After revoking its second conditional offer of employment, Chevron requested that the maintenance contractor remove Echazabal from the coker unit; he lost his job as a result, and sued both the contractor and Chevron for disability discrimination under the ADA. In response, Chevron claimed that its actions were justified under the “direct threat” affirmative defense, because continuing employment at the refinery would pose a direct threat to Echazabal’s health. The district court agreed, and granted summary judgment to Chevron.
The Court of Appeals reversed the district court’s decision. The Court concluded that the “direct threat” affirmative defense does not apply where the employment at issue poses a direct threat only to the employee or job applicant’s own health or safety, and not that of other employees.

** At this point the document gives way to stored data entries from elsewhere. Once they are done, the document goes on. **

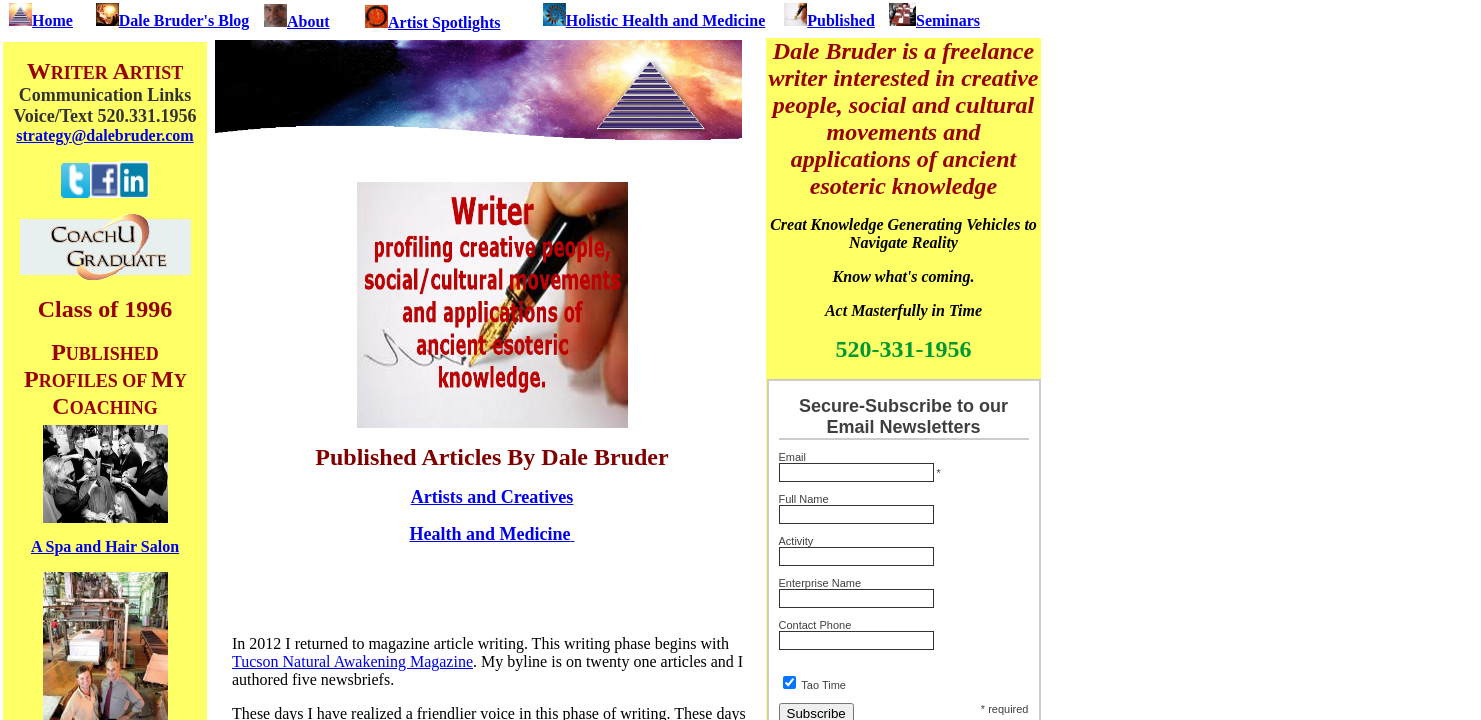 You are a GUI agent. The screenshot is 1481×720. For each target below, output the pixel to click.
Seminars (934, 20)
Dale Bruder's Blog (173, 20)
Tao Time (823, 685)
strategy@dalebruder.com (104, 135)
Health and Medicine (490, 534)
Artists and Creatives (492, 497)
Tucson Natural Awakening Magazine (352, 661)
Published (829, 20)
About (308, 21)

The Court also rejected Chevron’s alternative arguments. In order to invoke the protection of the ADA, an employee or applicant must be able to establish that, apart from his or her disability, he or she is “otherwise qualified” for the position in question. Based on the job description for the position Echazabal sought, which indicated that successful applicants for that position must be able to tolerate a work environment including solvents and chemicals, Chevron also argued that Echazabal was not “otherwise qualified” for the position he sought due to the risk of damage to his liver. The Court made short shrift of this argument, explaining, “[w]e do not agree with Chevron’s assertion on appeal that performing the work at the coker unit without posing a threat to one’s own health or safety is an ‘essential function’ of the coker unit job.…While we give consideration to an employer’s judgment as to what functions of a job are essential … an employer may not turn every condition of employment which it elects to adopt into a job function, let alone an essential job function, merely by including it in a job description.” Id. at *6.

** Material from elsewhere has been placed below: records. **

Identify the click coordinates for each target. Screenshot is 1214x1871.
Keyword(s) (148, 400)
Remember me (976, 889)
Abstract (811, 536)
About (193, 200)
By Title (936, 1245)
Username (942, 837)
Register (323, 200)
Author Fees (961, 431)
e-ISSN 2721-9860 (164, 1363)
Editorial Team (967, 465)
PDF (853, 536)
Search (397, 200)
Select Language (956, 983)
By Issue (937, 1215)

Two things are clear from the Echazabal decision. First, at least in the Ninth Circuit (which encompasses California and several other western states), employers may not discriminate against a disabled employee or job applicant based on a direct threat to the health or safety of that individual alone; it remains to be seen whether federal courts elsewhere in the country will adopt a similarly restrictive interpretation of the “direct threat” defense. Second, the Ninth Circuit does not accept the notion that performing one’s job without risk to one’s own health or safety is an essential function of the job. In other words, if an individual can perform the tasks associated with a given job, he may not be precluded from doing so simply because he may become ill or injured as a result of doing so.
Update: On October 29, 2001, the Supreme Court agreed to review this opinion. A decision is expected in the first half of 2002. In the meantime, Echazabal remains binding precedent in the Ninth Circuit.